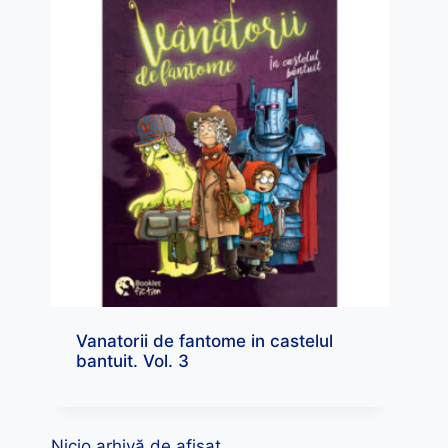
Vanatorii de fantome in castelul
bantuit. Vol. 3
Nicio arhivă de afișat.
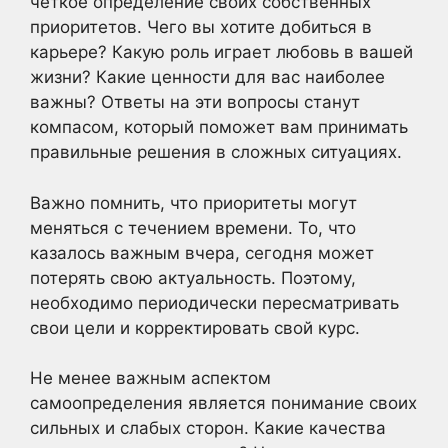
четкое определение своих собственных
приоритетов. Чего вы хотите добиться в
карьере? Какую роль играет любовь в вашей
жизни? Какие ценности для вас наиболее
важны? Ответы на эти вопросы станут
компасом, который поможет вам принимать
правильные решения в сложных ситуациях.
Важно помнить, что приоритеты могут
меняться с течением времени. То, что
казалось важным вчера, сегодня может
потерять свою актуальность. Поэтому,
необходимо периодически пересматривать
свои цели и корректировать свой курс.
Не менее важным аспектом
самоопределения является понимание своих
сильных и слабых сторон. Какие качества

EXERCISE REQUIREMENTS:
Copy the listing exactly. Leave the pictures out.

COMPLETED TASK:
Vanatorii de fantome in castelul
bantuit. Vol. 3
Nicio arhivă de afișat.
четкое определение своих собственных
приоритетов. Чего вы хотите добиться в
карьере? Какую роль играет любовь в вашей
жизни? Какие ценности для вас наиболее
важны? Ответы на эти вопросы станут
компасом, который поможет вам принимать
правильные решения в сложных ситуациях.
Важно помнить, что приоритеты могут
меняться с течением времени. То, что
казалось важным вчера, сегодня может
потерять свою актуальность. Поэтому,
необходимо периодически пересматривать
свои цели и корректировать свой курс.
Не менее важным аспектом
самоопределения является понимание своих
сильных и слабых сторон. Какие качества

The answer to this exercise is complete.